Alan stopped for a moment, looking confused. ‘I went because of Carrie, my wife. She drove me there. I think I wouldn’t have done it otherwise. He made a fool out of me.’

‘He let you down.’

‘He wasn’t paying attention. He didn’t even remember my name.’

He looked at Frieda but she just nodded and waited, leaning forward slightly in her chair.

‘What’s more he’s being paid, out of taxpayers’ money. I’m going to deal with him.’

‘That’s up to you,’ said Frieda. ‘I just want to say clearly that there was no excuse for the way he treated you.’ She paused, thought for a moment and silently cursed. There really didn’t seem to be any other way. ‘Whatever you plan to do, I was hoping that you and I could talk things over.’

‘Are you trying to talk me out of it?’

‘I wanted to talk about your feelings, about your suffering. Because you are suffering, aren’t you?’
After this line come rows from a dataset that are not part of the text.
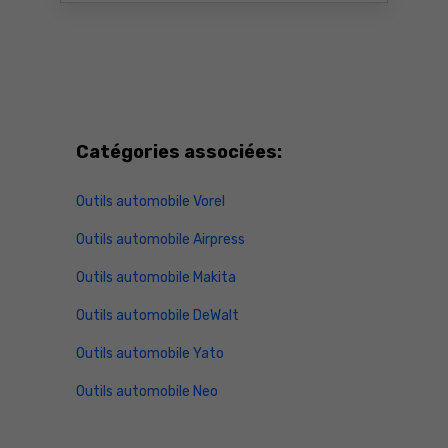
Catégories associées:
Outils automobile Vorel
Outils automobile Airpress
Outils automobile Makita
Outils automobile DeWalt
Outils automobile Yato
Outils automobile Neo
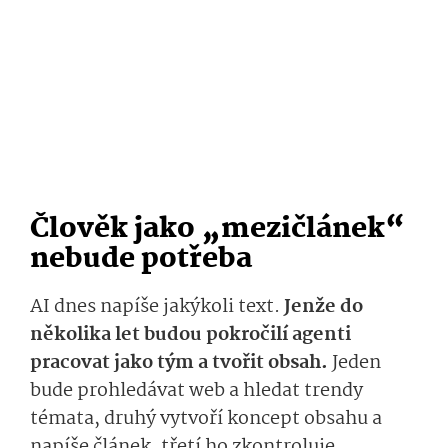
Člověk jako „mezičlánek“
nebude potřeba
AI dnes napíše jakýkoli text.
Jenže do
několika let budou pokročilí agenti
pracovat jako tým a tvořit obsah.
Jeden
bude prohledávat web a hledat trendy
témata, druhý vytvoří koncept obsahu a
napíše článek, třetí ho zkontroluje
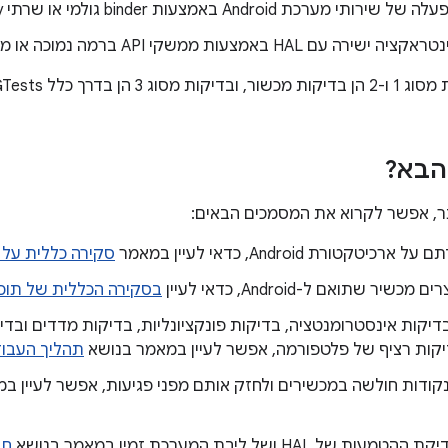
ג 3 הן בדרך כלל GTests.
הבא?
ר, אפשר לקרוא את המסמכים הבאים:
יטקטורת Android, כדאי לעיין במאמר
סקירה כללית על 
שיר שתואם ל-Android, כדאי לעיין
בסקירה הכללית של תוכנית 
קות רציף של פלטפורמה, אפשר לעיין במאמר בנושא
תהליך העבוד
נקודות חולשה במכשירים ולחזק אותם מפני פגיעות, אפשר לעיין 
של HAL ושל ליבת המערכת זמין במאמר בנושא
חב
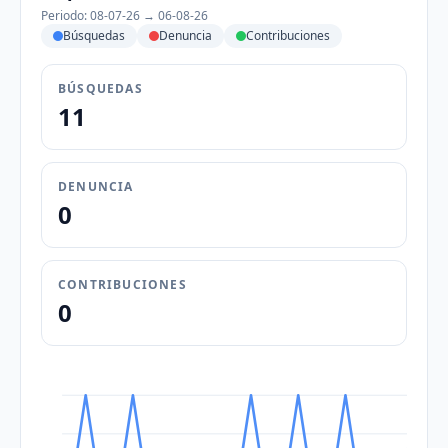
Periodo: 08-07-26 → 06-08-26
Búsquedas
Denuncia
Contribuciones
BÚSQUEDAS
11
DENUNCIA
0
CONTRIBUCIONES
0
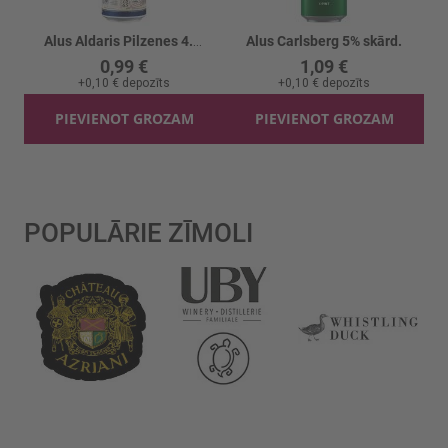
Alus Aldaris Pilzenes 4.2% skārd.
Alus Carlsberg 5% skārd.
0,99 €
1,09 €
+
0,10 €
depozīts
+
0,10 €
depozīts
PIEVIENOT GROZAM
PIEVIENOT GROZAM
POPULĀRIE ZĪMOLI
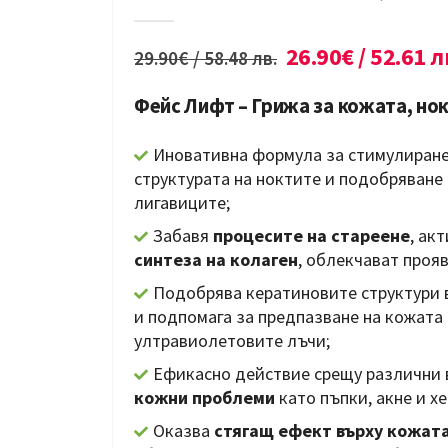
5.00
out of 5
26.90
€
/ 52.61 л
29.90
€
/ 58.48 лв.
Фейс Лифт – Грижа за кожата, нок
Иновативна формула за стимулиране
структурата на ноктите и подобряване
лигавиците;
Забавя
процесите на стареене
, ак
синтеза на колаген
, облекчават проя
Подобрява кератиновите структури в
и подпомага за предпазване на кожата
ултравиолетовите лъчи;
Ефикасно действие срещу различни
кожни проблеми
като пъпки, акне и хе
Оказва
стягащ ефект върху кожат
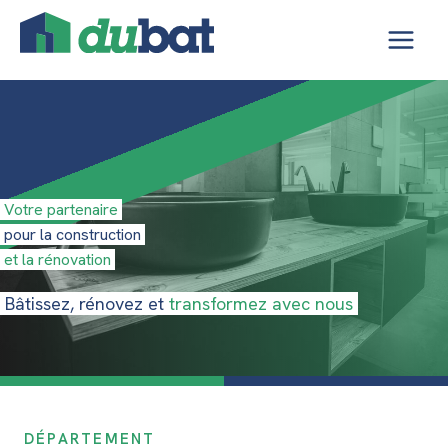
Aller
Panneau de gestion des cookies
au
contenu
Votre partenaire
pour la construction
et la rénovation
Bâtissez, rénovez et
transformez avec nous
DÉPARTEMENT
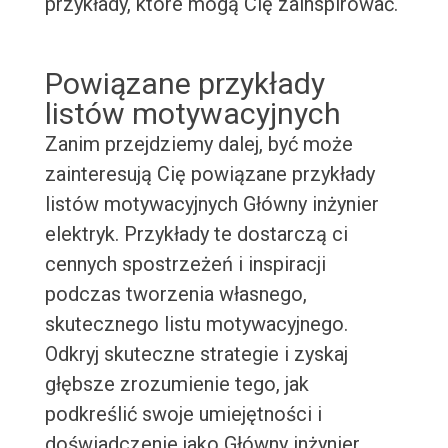
przykłady, które mogą Cię zainspirować.
Powiązane przykłady
listów motywacyjnych
Zanim przejdziemy dalej, być może
zainteresują Cię powiązane przykłady
listów motywacyjnych Główny inżynier
elektryk. Przykłady te dostarczą ci
cennych spostrzeżeń i inspiracji
podczas tworzenia własnego,
skutecznego listu motywacyjnego.
Odkryj skuteczne strategie i zyskaj
głębsze zrozumienie tego, jak
podkreślić swoje umiejętności i
doświadczenie jako Główny inżynier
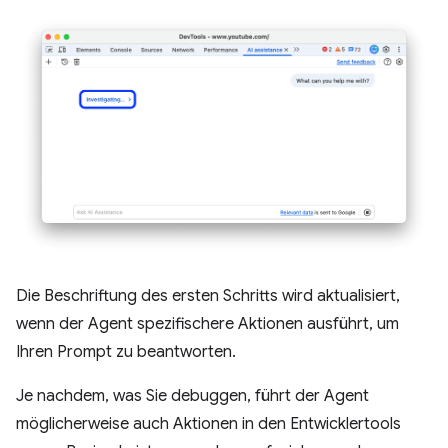
Die Beschriftung des ersten Schritts wird aktualisiert,
wenn der Agent spezifischere Aktionen ausführt, um
Ihren Prompt zu beantworten.
Je nachdem, was Sie debuggen, führt der Agent
möglicherweise auch Aktionen in den Entwicklertools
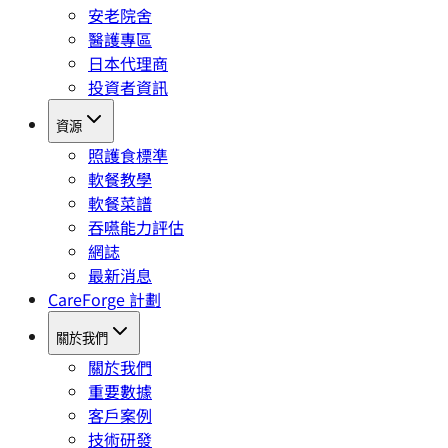
安老院舍
醫護專區
日本代理商
投資者資訊
資源
照護食標準
軟餐教學
軟餐菜譜
吞嚥能力評估
網誌
最新消息
CareForge 計劃
關於我們
關於我們
重要數據
客戶案例
技術研發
‘That’s not the point,’ said Alan. His eyes had filled with tears and he blinked them away. ‘That’s not why I’m here.’

‘How would you describe it?’

Alan looked up at her. Frieda saw something yield in his expression as if he was surrendering himself.

‘I’m not good with words,’ he said. ‘Everything feels wrong. I’ve taken sick leave. My heart feels too big for my chest. There’s a taste in my mouth, like metal. Or blood. And I have thoughts, pictures going through my mind. I wake at night with them. I can’t – It’s like I’m not in my own life. I just don’t feel myself and I’m scared. I can’t…’ He paused and gulped. ‘I can’t make love to my wife. I love her but I can’t manage it.’

‘It happens,’ said Frieda. ‘You probably don’t realize how common it is.’

‘I feel terrible about it,’ said Alan. ‘About everything.’

The two of them looked at each other.

‘When you went to see Dr McGill you were taking the first step. It went wrong. I’m sorry about that. Do you think you can try again? With me?’

‘That’s not why I came here. I…’ He stopped and gave up as if the effort was too great. ‘Do you think you can help me?’

Frieda looked at him – his bitten nails, his anxious face splashed with pale freckles and badly shaved, his supplicating eyes. She gave him a nod. ‘I’d like to see you three times a week,’ she said. ‘I want you to treat it as a priority. Each session will last fifty minutes, and if you arrive late, I will still end at the same time. Do you think you can manage that?’

‘I think so. Yes.’

She took her diary out of the drawer.

Chapter Nine

They stood together on Waterloo Bridge. Frieda wasn’t looking at the Houses of Parliament or the London Eye or St Paul’s, the glittering mass of the city reflected in the brown water. She was staring down at the currents of the river, where they swirled around the foot of the bridge. She almost forgot Sandy was with her until he spoke.

‘Don’t you prefer Sydney?’

‘Sydney?’

‘Or Berlin?’

‘No. I think I have to get to work now, Sandy.’

‘Maybe Manhattan.’

‘You can only really love one city. This one’s mine.’

‘Is that Essex?’ said Alan, looking at the picture on the wall.

‘No,’ said Frieda.

‘Where is it?’

‘I don’t know.’

‘Why did you get it, then?’

‘I wanted a picture that wasn’t too interesting. That wouldn’t distract people.’

‘I like pictures that have things in them, like old-fashioned sailing ships where you can see all the details, the ropes and the sails. That’s not my kind of picture. It’s too fuzzy, too moody.’

Frieda was about to say that that was a good thing because they weren’t here to talk about pictures when she stopped herself. ‘Is moody necessarily a bad thing?’

Alan nodded. ‘I get it,’ he said. ‘You think everything means something. What you do is read things into what I say.’

‘So what would you like to talk about?’

Alan sat back and folded his arms, as if he was fending Frieda off. On Monday, he had been anxious and needy. Today he was assertive, defensive. At least he had turned up. ‘You’re the doctor. Or, at least, a sort of doctor. You tell me. Don’t you get me to go on about my dreams? Or should I talk about when I was a child?’